• EXERCISE AIM: Each entry that follows is to be duplicated exactly, without its images.

• INPUT DATA:
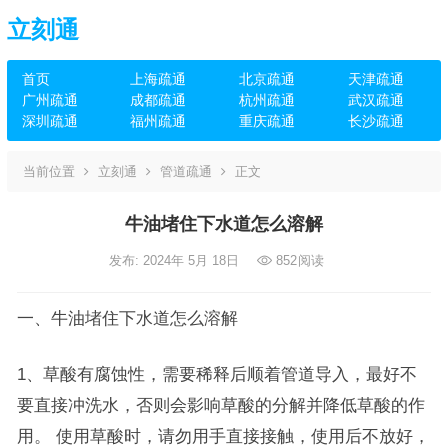
立刻通
首页
上海疏通
北京疏通
天津疏通
广州疏通
成都疏通
杭州疏通
武汉疏通
深圳疏通
福州疏通
重庆疏通
长沙疏通
当前位置
立刻通
管道疏通
正文
牛油堵住下水道怎么溶解
发布: 2024年 5月 18日
852
阅读
一、牛油堵住下水道怎么溶解
1、草酸有腐蚀性，需要稀释后顺着管道导入，最好不
要直接冲洗水，否则会影响草酸的分解并降低草酸的作
用。 使用草酸时，请勿用手直接接触，使用后不放好，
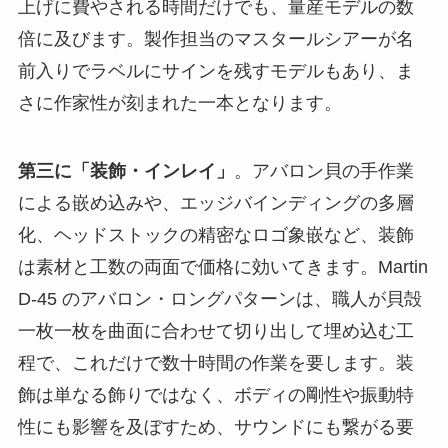
上げに費やされる時間だけでも、量産モデルの数
倍に及びます。製作担当のマスタールシアーが名
前入りでラベルにサインを残すモデルもあり、ま
さに作家性が刻まれた一本となります。
第三に「装飾・インレイ」
。アバロン貝の手作業
による嵌め込みや、エッジバインディングの多層
化、ヘッドストックの精密なロゴ象嵌など、装飾
は素材と工数の両面で価格に効いてきます。Martin
D-45 のアバロン・ロングパターンは、職人が貝殻
一枚一枚を曲面に合わせて切り出して埋め込む工
程で、これだけで数十時間の作業を要します。装
飾は単なる飾りではなく、ボディの剛性や振動特
性にも影響を及ぼすため、サウンドにも繋がる要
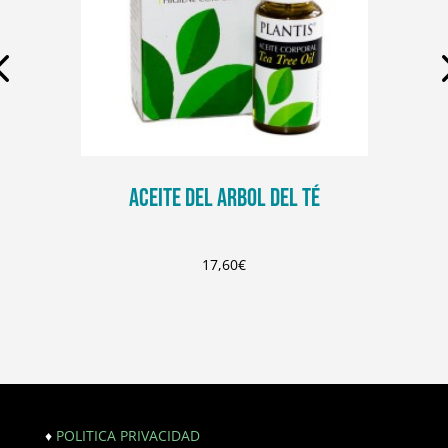
ACEITE DEL ARBOL DEL TÉ
17,60
€
♦
POLITICA PRIVACIDAD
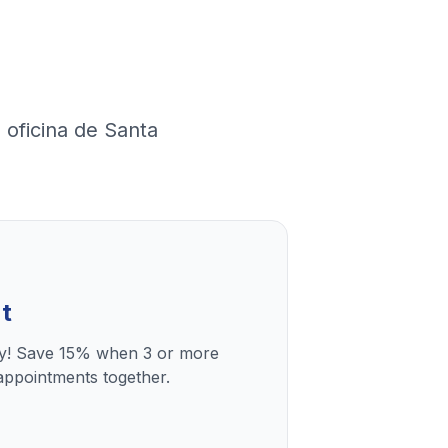
 oficina de Santa
t
ly! Save 15% when 3 or more
ppointments together.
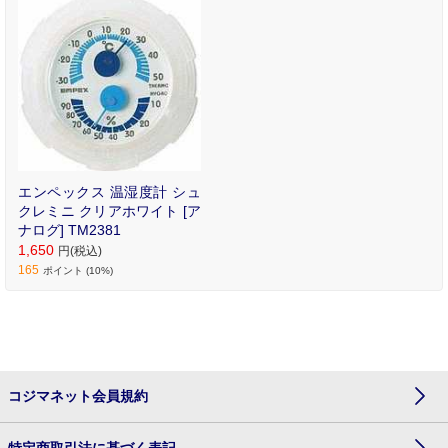
エンペックス 温湿度計 シュ
クレミニ クリアホワイト [ア
ナログ] TM2381
1,650
円(税込)
165
ポイント (10%)
コジマネット会員規約
特定商取引法に基づく表記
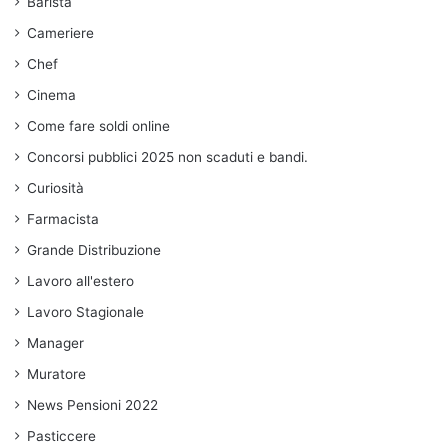
Barista
Cameriere
Chef
Cinema
Come fare soldi online
Concorsi pubblici 2025 non scaduti e bandi.
Curiosità
Farmacista
Grande Distribuzione
Lavoro all'estero
Lavoro Stagionale
Manager
Muratore
News Pensioni 2022
Pasticcere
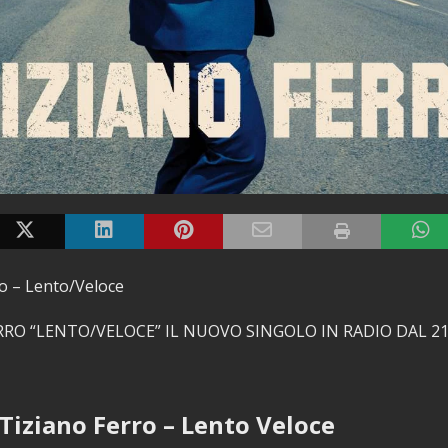
o – Lento/Veloce
RRO “LENTO/VELOCE” IL NUOVO SINGOLO IN RADIO DAL 21
 Tiziano Ferro – Lento Veloce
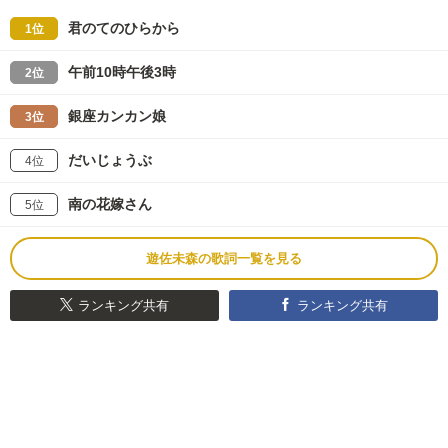
君のてのひらから
1位
午前10時午後3時
2位
銀座カンカン娘
3位
だいじょうぶ
4位
南の花嫁さん
5位
遊佐未森の歌詞一覧を見る
ランキング共有
ランキング共有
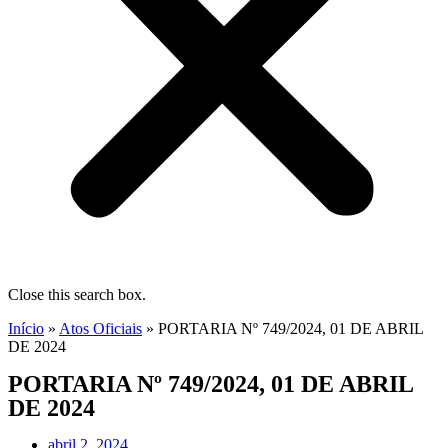
Close this search box.
Início
»
Atos Oficiais
»
PORTARIA Nº 749/2024, 01 DE ABRIL
DE 2024
PORTARIA Nº 749/2024, 01 DE ABRIL
DE 2024
abril 2, 2024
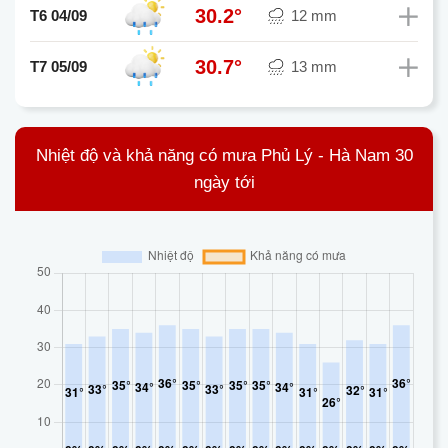
30.2°
T6 04/09
12 mm
30.7°
T7 05/09
13 mm
Nhiệt độ và khả năng có mưa Phủ Lý - Hà Nam 30
ngày tới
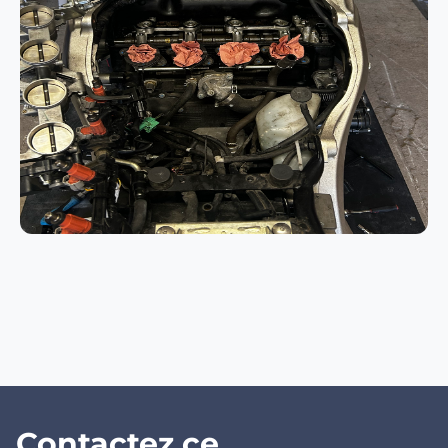
Contactez ce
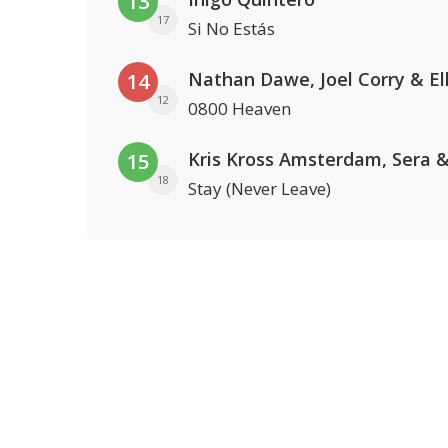
13
17
Si No Estás
14
12
0800 Heaven
15
18
Stay (Never Leave)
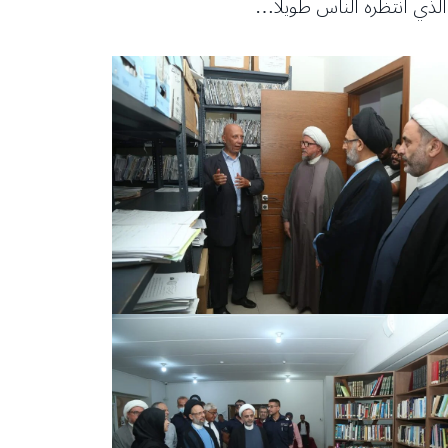
لذي انتظره الناس طويلاً…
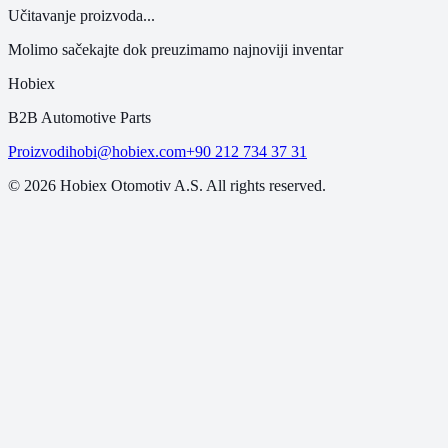
Učitavanje proizvoda...
Molimo sačekajte dok preuzimamo najnoviji inventar
Hobiex
B2B Automotive Parts
Proizvodi
hobi@hobiex.com
+90 212 734 37 31
©
2026
Hobiex Otomotiv A.S. All rights reserved.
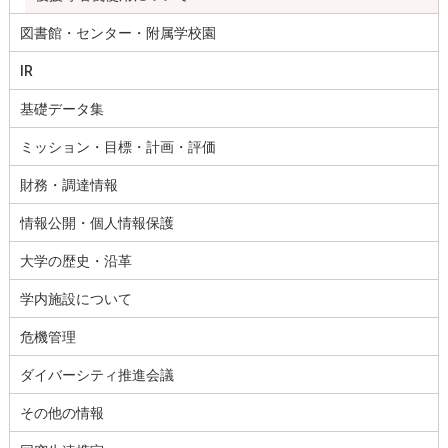
図書館・センター・附属学校園
IR
基礎データ集
ミッション・目標・計画・評価
財務・調達情報
情報公開・個人情報保護
大学の歴史・沿革
学内施設について
危機管理
ダイバーシティ推進会議
その他の情報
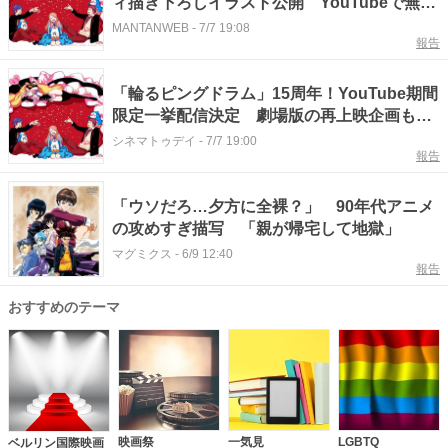
ィ描き下ろしイラスト公開 YouTubeで無料
配信
MANTANWEB
-
7/7 19:08
報告
「輪るピングドラム」15周年！YouTube期間
限定一挙配信決定 劇場版の再上映企画も進
行中
シネマトゥデイ
-
7/7 19:00
報告
「ウソだろ…夕方に全裸？」 90年代アニメ
の攻めすぎ描写 「親が帰宅して地獄」
マグミクス
-
6/9 12:40
報告
おすすめのテーマ
映画祭
一気見
LGBTQ
ベルリン国際映画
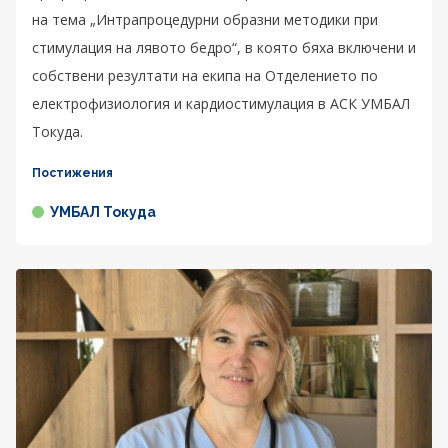
на тема „Интрапроцедурни образни методики при
стимулация на лявото бедро“, в която бяха включени и
собствени резултати на екипа на Отделението по
електрофизиология и кардиостимулация в АСК УМБАЛ
Токуда.
Постижения
УМБАЛ Токуда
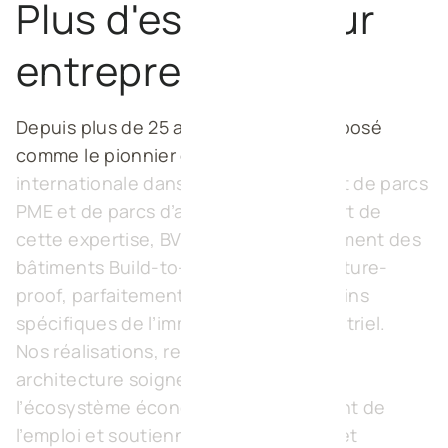
Plus d'espace pour
entreprendre
Depuis plus de 25 ans, BVI.EU s’est imposé
comme le pionnier et la référence
internationale dans le développement de parcs
PME et de parcs d’activités mixtes. Fort de
cette expertise, BVI.EU conçoit également des
bâtiments Build-to-Suit flexibles et future-
proof, parfaitement adaptés aux besoins
spécifiques de l’immobilier semi-industriel.
Nos réalisations, reconnues pour leur
architecture soignée, enrichissent
l’écosystème économique local, créent de
l’emploi et soutiennent la croissance et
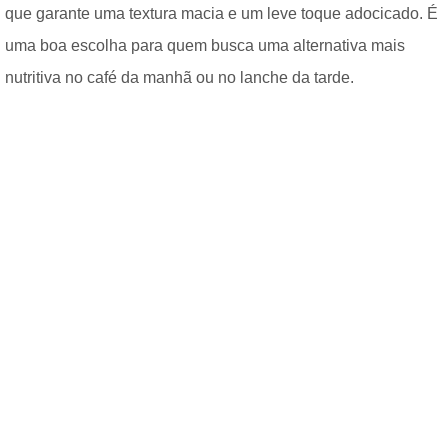
que garante uma textura macia e um leve toque adocicado. É
uma boa escolha para quem busca uma alternativa mais
nutritiva no café da manhã ou no lanche da tarde.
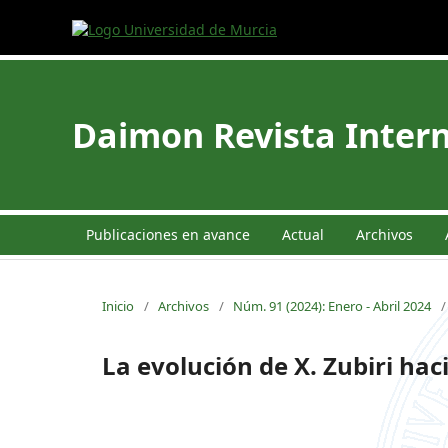
Daimon Revista Intern
Publicaciones en avance
Actual
Archivos
Inicio
/
Archivos
/
Núm. 91 (2024): Enero - Abril 2024
/
La evolución de X. Zubiri hac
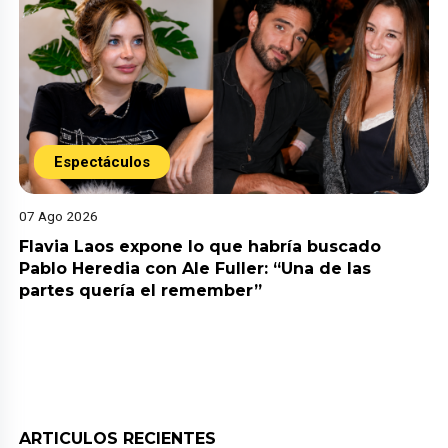
Espectáculos
07 Ago 2026
Flavia Laos expone lo que habría buscado
Pablo Heredia con Ale Fuller: “Una de las
partes quería el remember”
ARTICULOS RECIENTES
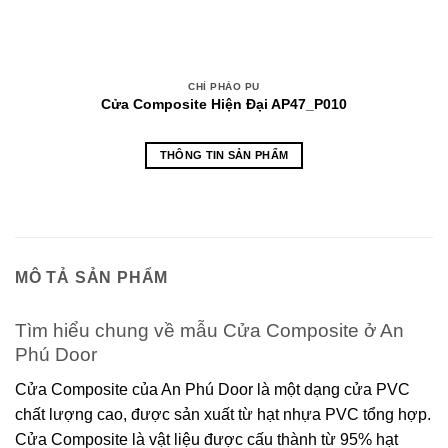
CHỈ PHÀO PU
Cửa Composite Hiện Đại AP47_P010
THÔNG TIN SẢN PHẨM
MÔ TẢ SẢN PHẨM
Tìm hiểu chung về mẫu Cửa Composite ở An
Phú Door
Cửa Composite của An Phú Door là một dạng cửa PVC
chất lượng cao, được sản xuất từ hạt nhựa PVC tổng hợp.
Cửa Composite là vật liệu được cấu thành từ 95% hạt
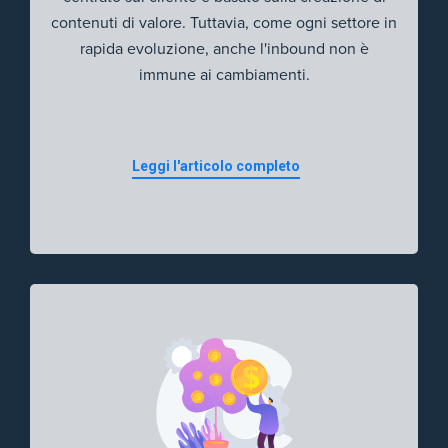
contenuti di valore. Tuttavia, come ogni settore in
rapida evoluzione, anche l'inbound non è
immune ai cambiamenti.
Leggi l'articolo completo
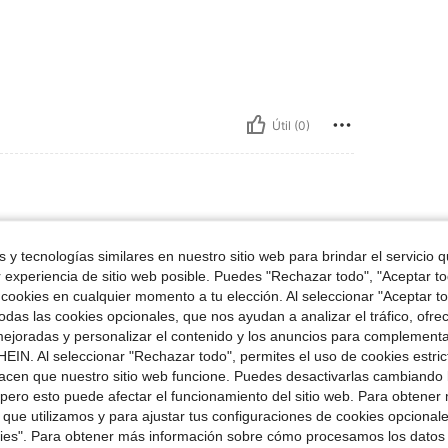
Útil (0)
Talla:
6mm
 y tecnologías similares en nuestro sitio web para brindar el servicio qu
️❤️❤️❤️❤️
r experiencia de sitio web posible. Puedes "Rechazar todo", "Aceptar t
 cookies en cualquier momento a tu elección. Al seleccionar "Aceptar to
das las cookies opcionales, que nos ayudan a analizar el tráfico, ofre
ejoradas y personalizar el contenido y los anuncios para complementa
Útil (0)
EIN. Al seleccionar "Rechazar todo", permites el uso de cookies estri
acen que nuestro sitio web funcione. Puedes desactivarlas cambiando 
pero esto puede afectar el funcionamiento del sitio web. Para obtener
señas
 que utilizamos y para ajustar tus configuraciones de cookies opcional
kies". Para obtener más información sobre cómo procesamos los datos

• RESULT FOR THIS EXERCISE:
立刻通
首页
上海疏通
北京疏通
天津疏通
广州疏通
成都疏通
杭州疏通
武汉疏通
深圳疏通
福州疏通
重庆疏通
长沙疏通
当前位置
立刻通
管道疏通
正文
牛油堵住下水道怎么溶解
发布: 2024年 5月 18日
852
阅读
一、牛油堵住下水道怎么溶解
1、草酸有腐蚀性，需要稀释后顺着管道导入，最好不
要直接冲洗水，否则会影响草酸的分解并降低草酸的作
用。 使用草酸时，请勿用手直接接触，使用后不放好，
上げに費やされる時間だけでも、量産モデルの数
倍に及びます。製作担当のマスタールシアーが名
前入りでラベルにサインを残すモデルもあり、ま
さに作家性が刻まれた一本となります。
第三に「装飾・インレイ」
。アバロン貝の手作業
による嵌め込みや、エッジバインディングの多層
化、ヘッドストックの精密なロゴ象嵌など、装飾
は素材と工数の両面で価格に効いてきます。Martin
D-45 のアバロン・ロングパターンは、職人が貝殻
一枚一枚を曲面に合わせて切り出して埋め込む工
程で、これだけで数十時間の作業を要します。装
飾は単なる飾りではなく、ボディの剛性や振動特
性にも影響を及ぼすため、サウンドにも繋がる要
ACEITE DEL ARBOL DEL TÉ
17,60
€
♦
POLITICA PRIVACIDAD
 oficina de Santa
t
ly! Save 15% when 3 or more
ppointments together.
エンペックス 温湿度計 シュ
クレミニ クリアホワイト [ア
ナログ] TM2381
1,650
円(税込)
165
ポイント (10%)
コジマネット会員規約
特定商取引法に基づく表記
Barista
Cameriere
Chef
Cinema
Come fare soldi online
Concorsi pubblici 2025 non scaduti e bandi.
Curiosità
Farmacista
Grande Distribuzione
Lavoro all'estero
Lavoro Stagionale
Manager
Muratore
News Pensioni 2022
Pasticcere
o – Lento/Veloce
RRO “LENTO/VELOCE” IL NUOVO SINGOLO IN RADIO DAL 21
 Tiziano Ferro – Lento Veloce
君のてのひらから
1位
午前10時午後3時
2位
銀座カンカン娘
3位
だいじょうぶ
4位
南の花嫁さん
5位
遊佐未森の歌詞一覧を見る
ランキング共有
ランキング共有
Close this search box.
Início
»
Atos Oficiais
»
PORTARIA Nº 749/2024, 01 DE ABRIL
DE 2024
PORTARIA Nº 749/2024, 01 DE ABRIL
DE 2024
abril 2, 2024
30.2°
T6 04/09
12 mm
30.7°
T7 05/09
13 mm
Nhiệt độ và khả năng có mưa Phủ Lý - Hà Nam 30
ngày tới
Contactez ce
13
17
Si No Estás
14
12
0800 Heaven
15
18
Stay (Never Leave)
لذي انتظره الناس طويلاً…
Učitavanje proizvoda...
Molimo sačekajte dok preuzimamo najnoviji inventar
Hobiex
B2B Automotive Parts
Proizvodi
hobi@hobiex.com
+90 212 734 37 31
©
2026
Hobiex Otomotiv A.S. All rights reserved.
図書館・センター・附属学校園
IR
基礎データ集
ミッション・目標・計画・評価
財務・調達情報
情報公開・個人情報保護
大学の歴史・沿革
学内施設について
危機管理
ダイバーシティ推進会議
その他の情報
ィ描き下ろしイラスト公開 YouTubeで無料
配信
MANTANWEB
-
7/7 19:08
報告
「輪るピングドラム」15周年！YouTube期間
限定一挙配信決定 劇場版の再上映企画も進
行中
シネマトゥデイ
-
7/7 19:00
報告
「ウソだろ…夕方に全裸？」 90年代アニメ
の攻めすぎ描写 「親が帰宅して地獄」
マグミクス
-
6/9 12:40
報告
おすすめのテーマ
映画祭
一気見
LGBTQ
ベルリン国際映画
на тема „Интрапроцедурни образни методики при
стимулация на лявото бедро“, в която бяха включени и
собствени резултати на екипа на Отделението по
електрофизиология и кардиостимулация в АСК УМБАЛ
Токуда.
Постижения
УМБАЛ Токуда
Plus d'espace pour
entreprendre
Depuis plus de 25 ans, BVI.EU s’est imposé
comme le pionnier et la référence
internationale dans le développement de parcs
PME et de parcs d’activités mixtes. Fort de
cette expertise, BVI.EU conçoit également des
bâtiments Build-to-Suit flexibles et future-
proof, parfaitement adaptés aux besoins
spécifiques de l’immobilier semi-industriel.
Nos réalisations, reconnues pour leur
architecture soignée, enrichissent
l’écosystème économique local, créent de
l’emploi et soutiennent la croissance et
que garante uma textura macia e um leve toque adocicado. É
uma boa escolha para quem busca uma alternativa mais
nutritiva no café da manhã ou no lanche da tarde.
Daimon Revista Intern
Publicaciones en avance
Actual
Archivos
Inicio
/
Archivos
/
Núm. 91 (2024): Enero - Abril 2024
/
La evolución de X. Zubiri hac
Espectáculos
07 Ago 2026
Flavia Laos expone lo que habría buscado
Pablo Heredia con Ale Fuller: “Una de las
partes quería el remember”
ARTICULOS RECIENTES
CHỈ PHÀO PU
Cửa Composite Hiện Đại AP47_P010
THÔNG TIN SẢN PHẨM
MÔ TẢ SẢN PHẨM
Tìm hiểu chung về mẫu Cửa Composite ở An
Phú Door
Cửa Composite của An Phú Door là một dạng cửa PVC
chất lượng cao, được sản xuất từ hạt nhựa PVC tổng hợp.
Cửa Composite là vật liệu được cấu thành từ 95% hạt
contenuti di valore. Tuttavia, come ogni settore in
rapida evoluzione, anche l'inbound non è
immune ai cambiamenti.
Leggi l'articolo completo
Útil (0)
Talla:
6mm
 y tecnologías similares en nuestro sitio web para brindar el servicio qu
️❤️❤️❤️❤️
r experiencia de sitio web posible. Puedes "Rechazar todo", "Aceptar t
 cookies en cualquier momento a tu elección. Al seleccionar "Aceptar to
das las cookies opcionales, que nos ayudan a analizar el tráfico, ofre
ejoradas y personalizar el contenido y los anuncios para complementa
Útil (0)
EIN. Al seleccionar "Rechazar todo", permites el uso de cookies estri
acen que nuestro sitio web funcione. Puedes desactivarlas cambiando 
pero esto puede afectar el funcionamiento del sitio web. Para obtener
señas
 que utilizamos y para ajustar tus configuraciones de cookies opcional
kies". Para obtener más información sobre cómo procesamos los datos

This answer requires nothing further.